Вот почему Кассандра пришла сюда сразу после того, как ушла от Антонии, чтобы сказать мне, что Антония наконец-то посоветовалась с ней и сделала то, о чём я просил. Мы от души посмеялись над этим.
«Понятно. К сожалению, Антония следила за Кассандрой и связала это с тобой и твоей подготовкой к пантомиме.
Антония не глупа, Цитерис. Боюсь, она раскусила твой маленький замысел, как её расстроить.
«Жаль. Но, думаю, нам всё равно удалось её сильно шокировать, пока это продолжалось».
«Возможно. Но как только Антония предположила, что Кассандра — актриса и мошенница, она сделала и другое предположение: что Кассандра — профессиональная шантажистка».
Ситерис поджала губы. «Возможно. Я и сама рассматривала такую возможность, но не думаю. Кассандра, которую я знала в Александрии, не обладала характером шантажиста. Она не обладала такой жестокостью».
«Люди меняются».
«Нет, Гордиан, люди никогда не меняются; меняются лишь их роли.
И Кассандру ошибочно приняли бы за шантажистку. Тем не менее, я не могу полностью исключить это.
«А если Антония считала себя шантажисткой, то и кто-то другой мог так думать. Правда это или нет, но это могло стать мотивом для её убийства. Что тебе известно о её смерти, Цитерис?»
«Только то, что, кажется, знают все: она упала на рынке и умерла у тебя на руках. Когда я узнала эту новость, я заплакала.
Бедная Кассандра! Ходят слухи, что её отравили. Так ли это?
Зная её прошлое, я задался вопросом, не оказался ли один из её припадков слишком сильным. Может быть, её убила падучая болезнь?
Я покачала головой. «Нет, её отравили. Кто-то убил Кассандру. Есть ли у тебя какие-нибудь предположения, кто мог это сделать, Цитерис?»
«Кроме Антонии? Нет».
Я кивнул. «А как же Рупа?
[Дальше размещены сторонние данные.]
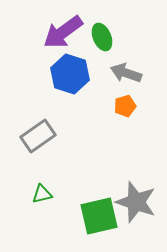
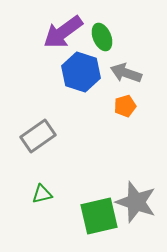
blue hexagon: moved 11 px right, 2 px up
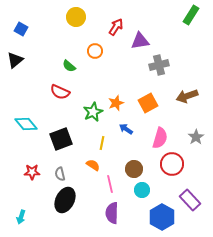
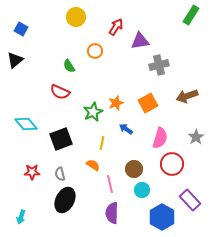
green semicircle: rotated 16 degrees clockwise
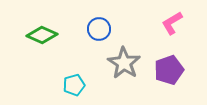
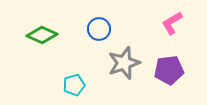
gray star: rotated 20 degrees clockwise
purple pentagon: rotated 12 degrees clockwise
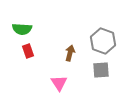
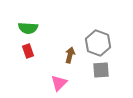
green semicircle: moved 6 px right, 1 px up
gray hexagon: moved 5 px left, 2 px down
brown arrow: moved 2 px down
pink triangle: rotated 18 degrees clockwise
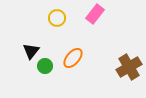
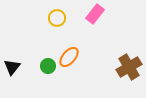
black triangle: moved 19 px left, 16 px down
orange ellipse: moved 4 px left, 1 px up
green circle: moved 3 px right
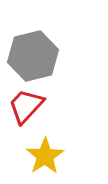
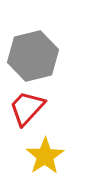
red trapezoid: moved 1 px right, 2 px down
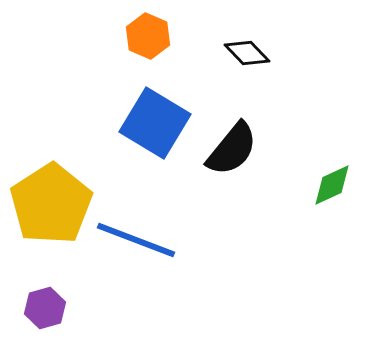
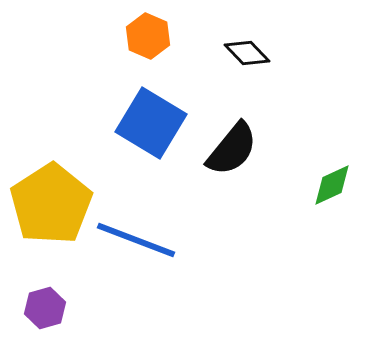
blue square: moved 4 px left
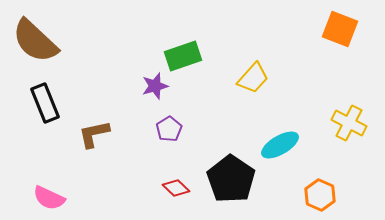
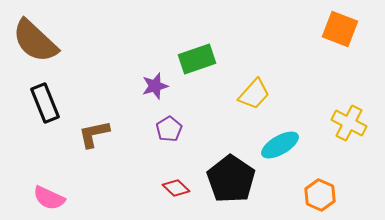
green rectangle: moved 14 px right, 3 px down
yellow trapezoid: moved 1 px right, 16 px down
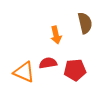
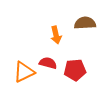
brown semicircle: rotated 80 degrees counterclockwise
red semicircle: rotated 24 degrees clockwise
orange triangle: rotated 50 degrees counterclockwise
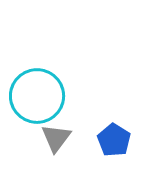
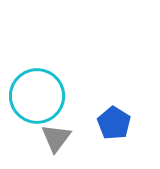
blue pentagon: moved 17 px up
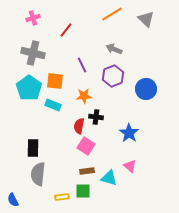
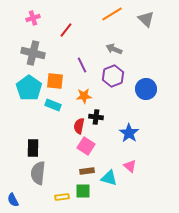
gray semicircle: moved 1 px up
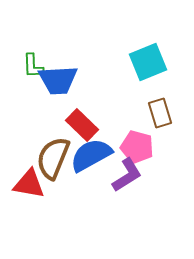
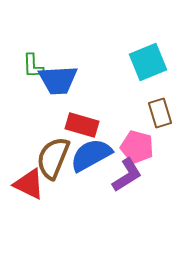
red rectangle: rotated 28 degrees counterclockwise
red triangle: rotated 16 degrees clockwise
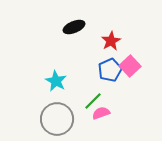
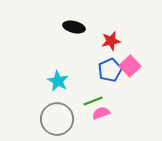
black ellipse: rotated 35 degrees clockwise
red star: rotated 18 degrees clockwise
cyan star: moved 2 px right
green line: rotated 24 degrees clockwise
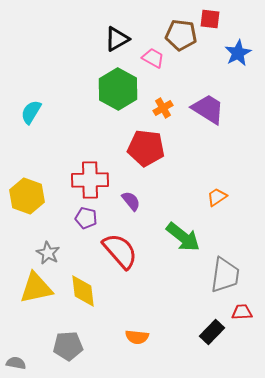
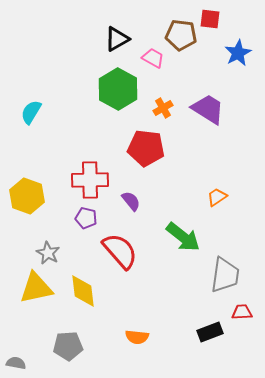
black rectangle: moved 2 px left; rotated 25 degrees clockwise
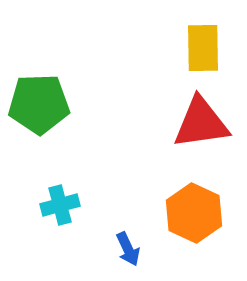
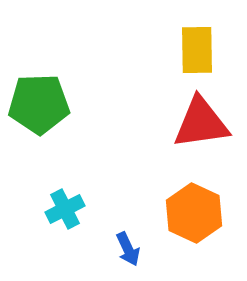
yellow rectangle: moved 6 px left, 2 px down
cyan cross: moved 5 px right, 4 px down; rotated 12 degrees counterclockwise
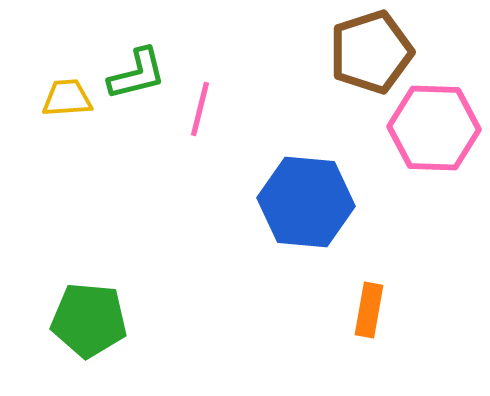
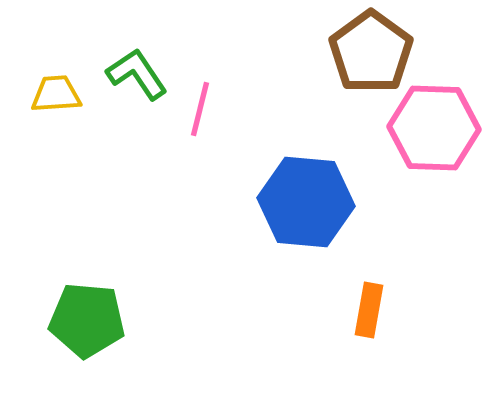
brown pentagon: rotated 18 degrees counterclockwise
green L-shape: rotated 110 degrees counterclockwise
yellow trapezoid: moved 11 px left, 4 px up
green pentagon: moved 2 px left
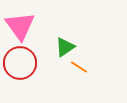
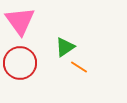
pink triangle: moved 5 px up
Что ты можешь о нём рассказать?»
Антония улыбнулась. «Дорогая, милая Рупа. Я ожидала увидеть его на похоронах Кассандры, но его там не было, не так ли?»
«Нет. И он никогда не приходил ко мне домой, чтобы увидеть её тело. Похоже, он полностью исчез после смерти Кассандры».
«Я его точно не видела», — сказала Цитерис. «Должно быть, он прячется, боясь разделить судьбу Кассандры. Бедняжка. Трудно представить, как он мог бы обойтись без неё. Они так сильно любили друг друга».
Я нахмурился. «Кем он был для Кассандры?»
«Она тебе ничего не сказала?»
Я покачал головой.
«Рупа, конечно же, был её младшим братом! Разве вы не видели между ними сходства? Он был с ней, когда Кассандра присоединилась к труппе мимов в Александрии; хозяин счёл правильным купить их вместе, а не разлучать. Мудрый ход с его стороны, ведь Кассандра была бы безутешна, потеряв младшего брата. Рупа зарабатывал себе на жизнь; он даже сам немного играл. Конечно, ничего такого, что требовало бы особого таланта или каких-либо реплик. Он всегда был крупным, даже с раннего возраста, поэтому играл молчаливых стражников, громадных гладиаторов и хрюкающих монстров. Он очень убедительно сыграл Циклопа в сценке про «Улисса». Я играла Цирцею. Кассандра играла Калипсо…»
Я вздохнул. «Я всегда думал, что Рупа — её телохранитель».
«Так оно и было. Но в основном она его защищала. Так было всегда. Рупа, может, и большой и сильный, но мирские обычаи подавляют его, а его немота — серьёзный недостаток. С самого детства Кассандра всегда присматривала за ним, заботилась о нём. Я ничуть не удивился, когда она рассказала мне, что взяла Рупу с собой в Рим. Трудно представить, как он выжил бы один в Александрии. Трудно представить, как он сейчас выживает без неё. Или ты думаешь…»
"Что?"
«Возможно, Рупа тоже умерла», — тихо сказала она.
Из прихожей послышался стук в дверь.
Хрисипп пошёл открывать, но вернулся. «Волумний, госпожа», — сказал он.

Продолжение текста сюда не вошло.